◆ Entries shown
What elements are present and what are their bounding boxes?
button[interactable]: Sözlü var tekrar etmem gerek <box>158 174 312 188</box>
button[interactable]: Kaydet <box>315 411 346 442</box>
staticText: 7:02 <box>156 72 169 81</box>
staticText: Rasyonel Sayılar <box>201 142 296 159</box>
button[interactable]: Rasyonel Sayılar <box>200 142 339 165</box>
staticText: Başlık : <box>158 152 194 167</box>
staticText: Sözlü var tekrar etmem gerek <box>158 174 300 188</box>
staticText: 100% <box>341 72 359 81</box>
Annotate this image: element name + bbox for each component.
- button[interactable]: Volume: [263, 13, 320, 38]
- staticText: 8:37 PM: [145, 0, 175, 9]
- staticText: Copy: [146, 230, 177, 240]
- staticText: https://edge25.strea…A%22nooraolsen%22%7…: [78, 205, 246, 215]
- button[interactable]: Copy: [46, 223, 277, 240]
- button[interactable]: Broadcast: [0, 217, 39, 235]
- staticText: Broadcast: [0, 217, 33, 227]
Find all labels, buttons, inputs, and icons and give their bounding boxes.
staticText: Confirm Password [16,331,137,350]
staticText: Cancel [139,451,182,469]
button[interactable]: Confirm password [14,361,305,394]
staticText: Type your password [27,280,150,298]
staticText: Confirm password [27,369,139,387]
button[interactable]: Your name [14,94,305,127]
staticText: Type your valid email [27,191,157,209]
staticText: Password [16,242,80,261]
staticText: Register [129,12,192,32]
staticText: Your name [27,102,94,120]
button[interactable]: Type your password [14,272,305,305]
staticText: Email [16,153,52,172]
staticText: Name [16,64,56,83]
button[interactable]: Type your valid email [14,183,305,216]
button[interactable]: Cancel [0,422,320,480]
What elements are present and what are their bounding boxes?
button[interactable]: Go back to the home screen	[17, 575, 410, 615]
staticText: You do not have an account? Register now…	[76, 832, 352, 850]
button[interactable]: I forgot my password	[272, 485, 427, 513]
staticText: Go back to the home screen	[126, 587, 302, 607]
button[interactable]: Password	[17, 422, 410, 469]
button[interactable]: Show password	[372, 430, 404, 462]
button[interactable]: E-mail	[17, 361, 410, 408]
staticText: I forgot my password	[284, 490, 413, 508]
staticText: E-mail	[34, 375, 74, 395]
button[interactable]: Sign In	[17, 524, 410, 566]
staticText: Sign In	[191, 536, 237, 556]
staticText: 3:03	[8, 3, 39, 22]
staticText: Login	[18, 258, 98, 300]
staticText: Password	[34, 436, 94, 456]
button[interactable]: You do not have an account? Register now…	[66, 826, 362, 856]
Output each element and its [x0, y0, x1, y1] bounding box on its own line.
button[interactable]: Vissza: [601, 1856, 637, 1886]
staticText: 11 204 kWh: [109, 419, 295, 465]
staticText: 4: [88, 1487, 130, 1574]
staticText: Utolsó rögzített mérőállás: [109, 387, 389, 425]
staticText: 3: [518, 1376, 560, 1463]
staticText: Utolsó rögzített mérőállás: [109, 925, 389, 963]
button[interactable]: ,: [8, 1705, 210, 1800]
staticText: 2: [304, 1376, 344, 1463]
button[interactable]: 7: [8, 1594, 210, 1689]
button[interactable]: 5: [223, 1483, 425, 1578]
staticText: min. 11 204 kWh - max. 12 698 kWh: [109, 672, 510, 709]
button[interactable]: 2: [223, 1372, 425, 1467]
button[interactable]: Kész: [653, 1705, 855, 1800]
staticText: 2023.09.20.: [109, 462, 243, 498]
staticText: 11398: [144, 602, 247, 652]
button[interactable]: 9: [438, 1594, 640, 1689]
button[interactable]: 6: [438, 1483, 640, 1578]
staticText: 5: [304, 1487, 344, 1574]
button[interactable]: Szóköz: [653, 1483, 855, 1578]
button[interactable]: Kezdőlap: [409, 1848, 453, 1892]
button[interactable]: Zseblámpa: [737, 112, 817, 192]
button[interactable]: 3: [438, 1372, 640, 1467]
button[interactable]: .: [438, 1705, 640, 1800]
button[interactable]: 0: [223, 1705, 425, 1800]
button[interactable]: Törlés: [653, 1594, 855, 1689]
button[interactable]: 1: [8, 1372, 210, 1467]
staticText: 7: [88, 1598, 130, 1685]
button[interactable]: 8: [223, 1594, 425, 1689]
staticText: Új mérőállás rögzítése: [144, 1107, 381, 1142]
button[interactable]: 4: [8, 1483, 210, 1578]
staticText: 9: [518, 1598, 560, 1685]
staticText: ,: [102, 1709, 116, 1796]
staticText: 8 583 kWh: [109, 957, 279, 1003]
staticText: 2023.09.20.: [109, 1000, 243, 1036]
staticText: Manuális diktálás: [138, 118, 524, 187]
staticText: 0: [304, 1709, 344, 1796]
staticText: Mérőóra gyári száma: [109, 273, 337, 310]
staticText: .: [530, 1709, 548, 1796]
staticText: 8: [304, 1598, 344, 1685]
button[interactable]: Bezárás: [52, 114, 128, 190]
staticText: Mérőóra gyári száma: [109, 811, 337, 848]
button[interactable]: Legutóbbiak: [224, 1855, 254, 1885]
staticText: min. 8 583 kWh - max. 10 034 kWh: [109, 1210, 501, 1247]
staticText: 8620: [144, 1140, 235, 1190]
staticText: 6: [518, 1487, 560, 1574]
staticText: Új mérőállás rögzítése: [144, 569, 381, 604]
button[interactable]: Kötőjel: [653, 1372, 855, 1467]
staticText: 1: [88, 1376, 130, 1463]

◆ Aim of the task
Reproduce each line of the material that mentions "etmem".

◆ Reply to the task
button[interactable]: Sözlü var tekrar etmem gerek <box>158 174 312 188</box>
staticText: Sözlü var tekrar etmem gerek <box>158 174 300 188</box>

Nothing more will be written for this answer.